## Aim of the task
Every entry is to be transcribed as it stands. Images stay out.

## Dataset records

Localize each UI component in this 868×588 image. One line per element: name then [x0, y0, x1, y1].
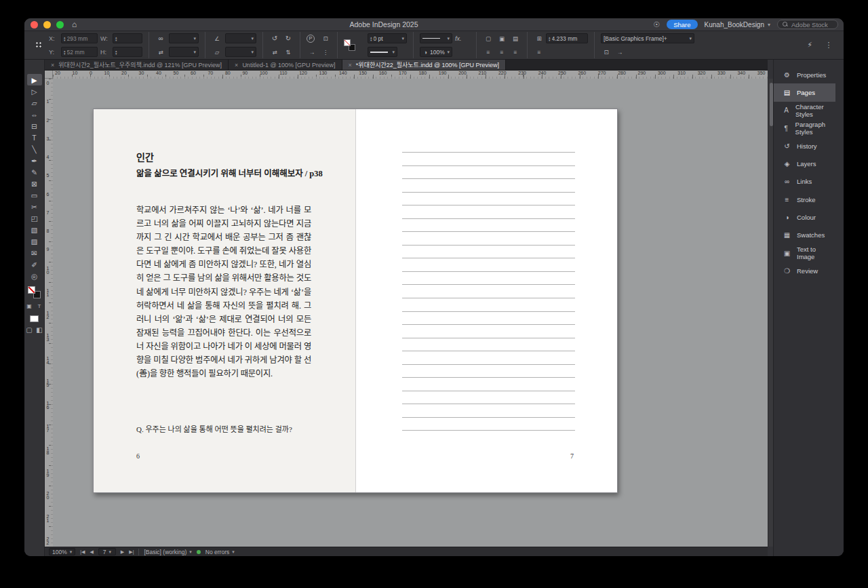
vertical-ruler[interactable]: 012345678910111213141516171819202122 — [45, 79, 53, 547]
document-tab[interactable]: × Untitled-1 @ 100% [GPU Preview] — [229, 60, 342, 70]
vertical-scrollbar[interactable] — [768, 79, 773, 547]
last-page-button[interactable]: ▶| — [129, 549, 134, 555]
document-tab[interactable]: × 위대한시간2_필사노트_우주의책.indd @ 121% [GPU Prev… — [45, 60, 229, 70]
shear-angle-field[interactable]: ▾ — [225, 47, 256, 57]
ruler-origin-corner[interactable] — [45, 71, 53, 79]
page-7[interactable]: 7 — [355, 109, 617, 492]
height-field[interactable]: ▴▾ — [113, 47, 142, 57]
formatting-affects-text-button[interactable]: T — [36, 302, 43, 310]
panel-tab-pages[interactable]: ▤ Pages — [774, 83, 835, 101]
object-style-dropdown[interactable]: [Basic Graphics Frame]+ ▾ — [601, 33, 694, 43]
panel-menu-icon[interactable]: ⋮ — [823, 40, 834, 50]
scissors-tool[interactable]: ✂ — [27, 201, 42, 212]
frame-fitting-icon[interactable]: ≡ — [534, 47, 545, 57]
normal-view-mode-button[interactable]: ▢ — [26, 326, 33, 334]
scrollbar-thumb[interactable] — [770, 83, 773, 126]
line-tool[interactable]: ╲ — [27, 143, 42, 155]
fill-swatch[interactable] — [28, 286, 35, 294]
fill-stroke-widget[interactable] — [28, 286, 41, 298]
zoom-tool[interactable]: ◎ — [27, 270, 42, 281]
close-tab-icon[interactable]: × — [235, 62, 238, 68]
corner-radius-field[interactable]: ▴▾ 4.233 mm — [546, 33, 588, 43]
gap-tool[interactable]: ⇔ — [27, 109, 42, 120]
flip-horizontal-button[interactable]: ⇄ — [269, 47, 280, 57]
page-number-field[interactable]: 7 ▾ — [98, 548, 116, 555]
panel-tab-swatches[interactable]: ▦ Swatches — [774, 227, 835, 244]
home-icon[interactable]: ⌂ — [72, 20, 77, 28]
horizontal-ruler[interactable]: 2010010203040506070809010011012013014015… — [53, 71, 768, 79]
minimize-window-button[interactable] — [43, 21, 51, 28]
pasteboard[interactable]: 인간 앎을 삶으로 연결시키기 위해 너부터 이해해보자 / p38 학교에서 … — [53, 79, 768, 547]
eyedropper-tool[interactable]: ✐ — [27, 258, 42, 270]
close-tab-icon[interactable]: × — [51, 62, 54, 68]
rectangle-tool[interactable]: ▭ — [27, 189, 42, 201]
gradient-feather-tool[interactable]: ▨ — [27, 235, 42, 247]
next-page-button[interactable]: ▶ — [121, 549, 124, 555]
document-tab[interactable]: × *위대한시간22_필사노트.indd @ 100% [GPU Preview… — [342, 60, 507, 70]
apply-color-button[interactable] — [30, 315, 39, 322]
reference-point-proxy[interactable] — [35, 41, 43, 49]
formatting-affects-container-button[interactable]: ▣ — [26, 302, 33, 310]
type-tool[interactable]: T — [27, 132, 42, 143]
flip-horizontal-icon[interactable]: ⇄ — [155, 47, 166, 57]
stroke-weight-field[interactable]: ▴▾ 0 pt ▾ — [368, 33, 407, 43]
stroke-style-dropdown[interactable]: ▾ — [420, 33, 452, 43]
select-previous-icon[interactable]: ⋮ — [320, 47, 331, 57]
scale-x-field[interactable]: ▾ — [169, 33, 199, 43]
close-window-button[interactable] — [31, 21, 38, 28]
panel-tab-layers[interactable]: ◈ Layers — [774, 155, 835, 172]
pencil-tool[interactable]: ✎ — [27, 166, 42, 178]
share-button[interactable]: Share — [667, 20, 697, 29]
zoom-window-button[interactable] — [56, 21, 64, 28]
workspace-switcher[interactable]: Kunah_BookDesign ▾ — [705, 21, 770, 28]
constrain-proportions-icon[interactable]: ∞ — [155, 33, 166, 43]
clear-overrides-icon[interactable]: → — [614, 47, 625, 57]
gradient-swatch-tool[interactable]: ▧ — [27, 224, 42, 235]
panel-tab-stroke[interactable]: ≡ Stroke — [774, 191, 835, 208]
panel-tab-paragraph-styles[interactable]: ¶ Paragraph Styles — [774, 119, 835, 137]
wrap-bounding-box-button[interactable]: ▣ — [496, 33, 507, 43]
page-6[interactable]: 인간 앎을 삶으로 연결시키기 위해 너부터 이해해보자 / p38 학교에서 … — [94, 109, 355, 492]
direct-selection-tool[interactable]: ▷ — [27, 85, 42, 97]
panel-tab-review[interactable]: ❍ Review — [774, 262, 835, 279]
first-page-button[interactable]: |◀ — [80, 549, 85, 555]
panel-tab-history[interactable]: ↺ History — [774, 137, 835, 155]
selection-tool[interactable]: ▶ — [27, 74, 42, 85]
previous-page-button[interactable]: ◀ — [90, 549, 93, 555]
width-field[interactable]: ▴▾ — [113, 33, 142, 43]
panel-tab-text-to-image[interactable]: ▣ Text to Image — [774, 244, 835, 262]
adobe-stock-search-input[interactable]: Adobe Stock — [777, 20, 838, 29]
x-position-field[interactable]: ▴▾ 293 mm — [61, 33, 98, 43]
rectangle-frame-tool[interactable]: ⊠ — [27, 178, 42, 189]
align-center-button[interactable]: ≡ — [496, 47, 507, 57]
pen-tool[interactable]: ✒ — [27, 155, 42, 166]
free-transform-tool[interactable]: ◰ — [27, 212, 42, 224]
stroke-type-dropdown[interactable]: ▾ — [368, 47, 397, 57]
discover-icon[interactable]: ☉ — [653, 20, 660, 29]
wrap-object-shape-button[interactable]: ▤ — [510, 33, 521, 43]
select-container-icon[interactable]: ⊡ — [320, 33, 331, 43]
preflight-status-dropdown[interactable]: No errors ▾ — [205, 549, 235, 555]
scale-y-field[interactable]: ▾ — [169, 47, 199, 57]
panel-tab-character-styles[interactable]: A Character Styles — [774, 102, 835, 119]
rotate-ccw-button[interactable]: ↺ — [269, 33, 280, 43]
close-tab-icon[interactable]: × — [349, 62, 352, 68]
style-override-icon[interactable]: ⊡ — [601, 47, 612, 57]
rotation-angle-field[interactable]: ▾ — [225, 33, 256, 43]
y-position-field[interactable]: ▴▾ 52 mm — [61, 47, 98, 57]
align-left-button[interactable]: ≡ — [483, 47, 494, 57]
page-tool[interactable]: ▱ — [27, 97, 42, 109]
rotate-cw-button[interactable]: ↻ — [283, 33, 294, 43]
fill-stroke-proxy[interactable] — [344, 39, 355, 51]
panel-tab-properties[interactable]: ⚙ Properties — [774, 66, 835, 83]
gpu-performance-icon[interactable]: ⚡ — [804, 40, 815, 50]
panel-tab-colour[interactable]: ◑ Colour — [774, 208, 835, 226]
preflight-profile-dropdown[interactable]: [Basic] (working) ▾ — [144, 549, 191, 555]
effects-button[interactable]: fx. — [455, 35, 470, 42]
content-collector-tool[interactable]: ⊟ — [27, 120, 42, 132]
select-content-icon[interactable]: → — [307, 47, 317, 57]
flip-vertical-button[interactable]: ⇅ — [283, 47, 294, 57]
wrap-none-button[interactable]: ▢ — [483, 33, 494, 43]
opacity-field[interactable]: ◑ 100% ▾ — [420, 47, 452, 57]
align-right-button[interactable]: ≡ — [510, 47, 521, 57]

## Exercise answer
Localize each UI component in this 868×588 image. One line per element: name then [x0, y0, x1, y1].
vertical-ruler[interactable]: 012345678910111213141516171819202122 — [45, 79, 53, 547]
document-tab[interactable]: × Untitled-1 @ 100% [GPU Preview] — [229, 60, 342, 70]
vertical-scrollbar[interactable] — [768, 79, 773, 547]
last-page-button[interactable]: ▶| — [129, 549, 134, 555]
document-tab[interactable]: × 위대한시간2_필사노트_우주의책.indd @ 121% [GPU Prev… — [45, 60, 229, 70]
shear-angle-field[interactable]: ▾ — [225, 47, 256, 57]
ruler-origin-corner[interactable] — [45, 71, 53, 79]
page-7[interactable]: 7 — [355, 109, 617, 492]
height-field[interactable]: ▴▾ — [113, 47, 142, 57]
formatting-affects-text-button[interactable]: T — [36, 302, 43, 310]
panel-tab-pages[interactable]: ▤ Pages — [774, 83, 835, 101]
object-style-dropdown[interactable]: [Basic Graphics Frame]+ ▾ — [601, 33, 694, 43]
panel-menu-icon[interactable]: ⋮ — [823, 40, 834, 50]
scissors-tool[interactable]: ✂ — [27, 201, 42, 212]
frame-fitting-icon[interactable]: ≡ — [534, 47, 545, 57]
normal-view-mode-button[interactable]: ▢ — [26, 326, 33, 334]
scrollbar-thumb[interactable] — [770, 83, 773, 126]
line-tool[interactable]: ╲ — [27, 143, 42, 155]
fill-swatch[interactable] — [28, 286, 35, 294]
fill-stroke-widget[interactable] — [28, 286, 41, 298]
zoom-tool[interactable]: ◎ — [27, 270, 42, 281]
close-tab-icon[interactable]: × — [235, 62, 238, 68]
corner-radius-field[interactable]: ▴▾ 4.233 mm — [546, 33, 588, 43]
gap-tool[interactable]: ⇔ — [27, 109, 42, 120]
flip-horizontal-button[interactable]: ⇄ — [269, 47, 280, 57]
page-number-field[interactable]: 7 ▾ — [98, 548, 116, 555]
panel-tab-swatches[interactable]: ▦ Swatches — [774, 227, 835, 244]
home-icon[interactable]: ⌂ — [72, 20, 77, 28]
horizontal-ruler[interactable]: 2010010203040506070809010011012013014015… — [53, 71, 768, 79]
minimize-window-button[interactable] — [43, 21, 51, 28]
pasteboard[interactable]: 인간 앎을 삶으로 연결시키기 위해 너부터 이해해보자 / p38 학교에서 … — [53, 79, 768, 547]
eyedropper-tool[interactable]: ✐ — [27, 258, 42, 270]
close-tab-icon[interactable]: × — [51, 62, 54, 68]
rectangle-tool[interactable]: ▭ — [27, 189, 42, 201]
gradient-feather-tool[interactable]: ▨ — [27, 235, 42, 247]
next-page-button[interactable]: ▶ — [121, 549, 124, 555]
document-tab[interactable]: × *위대한시간22_필사노트.indd @ 100% [GPU Preview… — [342, 60, 507, 70]
apply-color-button[interactable] — [30, 315, 39, 322]
reference-point-proxy[interactable] — [35, 41, 43, 49]
formatting-affects-container-button[interactable]: ▣ — [26, 302, 33, 310]
type-tool[interactable]: T — [27, 132, 42, 143]
flip-horizontal-icon[interactable]: ⇄ — [155, 47, 166, 57]
stroke-weight-field[interactable]: ▴▾ 0 pt ▾ — [368, 33, 407, 43]
stroke-style-dropdown[interactable]: ▾ — [420, 33, 452, 43]
select-previous-icon[interactable]: ⋮ — [320, 47, 331, 57]
scale-x-field[interactable]: ▾ — [169, 33, 199, 43]
close-window-button[interactable] — [31, 21, 38, 28]
panel-tab-layers[interactable]: ◈ Layers — [774, 155, 835, 172]
pencil-tool[interactable]: ✎ — [27, 166, 42, 178]
share-button[interactable]: Share — [667, 20, 697, 29]
zoom-window-button[interactable] — [56, 21, 64, 28]
workspace-switcher[interactable]: Kunah_BookDesign ▾ — [705, 21, 770, 28]
constrain-proportions-icon[interactable]: ∞ — [155, 33, 166, 43]
clear-overrides-icon[interactable]: → — [614, 47, 625, 57]
gradient-swatch-tool[interactable]: ▧ — [27, 224, 42, 235]
panel-tab-stroke[interactable]: ≡ Stroke — [774, 191, 835, 208]
panel-tab-paragraph-styles[interactable]: ¶ Paragraph Styles — [774, 119, 835, 137]
wrap-bounding-box-button[interactable]: ▣ — [496, 33, 507, 43]
page-6[interactable]: 인간 앎을 삶으로 연결시키기 위해 너부터 이해해보자 / p38 학교에서 … — [94, 109, 355, 492]
direct-selection-tool[interactable]: ▷ — [27, 85, 42, 97]
panel-tab-review[interactable]: ❍ Review — [774, 262, 835, 279]
first-page-button[interactable]: |◀ — [80, 549, 85, 555]
panel-tab-history[interactable]: ↺ History — [774, 137, 835, 155]
selection-tool[interactable]: ▶ — [27, 74, 42, 85]
previous-page-button[interactable]: ◀ — [90, 549, 93, 555]
width-field[interactable]: ▴▾ — [113, 33, 142, 43]
panel-tab-text-to-image[interactable]: ▣ Text to Image — [774, 244, 835, 262]
adobe-stock-search-input[interactable]: Adobe Stock — [777, 20, 838, 29]
x-position-field[interactable]: ▴▾ 293 mm — [61, 33, 98, 43]
rectangle-frame-tool[interactable]: ⊠ — [27, 178, 42, 189]
align-center-button[interactable]: ≡ — [496, 47, 507, 57]
pen-tool[interactable]: ✒ — [27, 155, 42, 166]
free-transform-tool[interactable]: ◰ — [27, 212, 42, 224]
stroke-type-dropdown[interactable]: ▾ — [368, 47, 397, 57]
discover-icon[interactable]: ☉ — [653, 20, 660, 29]
wrap-object-shape-button[interactable]: ▤ — [510, 33, 521, 43]
select-container-icon[interactable]: ⊡ — [320, 33, 331, 43]
preflight-status-dropdown[interactable]: No errors ▾ — [205, 549, 235, 555]
scale-y-field[interactable]: ▾ — [169, 47, 199, 57]
panel-tab-character-styles[interactable]: A Character Styles — [774, 102, 835, 119]
rotate-ccw-button[interactable]: ↺ — [269, 33, 280, 43]
close-tab-icon[interactable]: × — [349, 62, 352, 68]
style-override-icon[interactable]: ⊡ — [601, 47, 612, 57]
rotation-angle-field[interactable]: ▾ — [225, 33, 256, 43]
y-position-field[interactable]: ▴▾ 52 mm — [61, 47, 98, 57]
align-left-button[interactable]: ≡ — [483, 47, 494, 57]
page-tool[interactable]: ▱ — [27, 97, 42, 109]
rotate-cw-button[interactable]: ↻ — [283, 33, 294, 43]
fill-stroke-proxy[interactable] — [344, 39, 355, 51]
panel-tab-properties[interactable]: ⚙ Properties — [774, 66, 835, 83]
gpu-performance-icon[interactable]: ⚡ — [804, 40, 815, 50]
panel-tab-colour[interactable]: ◑ Colour — [774, 208, 835, 226]
preflight-profile-dropdown[interactable]: [Basic] (working) ▾ — [144, 549, 191, 555]
effects-button[interactable]: fx. — [455, 35, 470, 42]
content-collector-tool[interactable]: ⊟ — [27, 120, 42, 132]
select-content-icon[interactable]: → — [307, 47, 317, 57]
flip-vertical-button[interactable]: ⇅ — [283, 47, 294, 57]
wrap-none-button[interactable]: ▢ — [483, 33, 494, 43]
opacity-field[interactable]: ◑ 100% ▾ — [420, 47, 452, 57]
align-right-button[interactable]: ≡ — [510, 47, 521, 57]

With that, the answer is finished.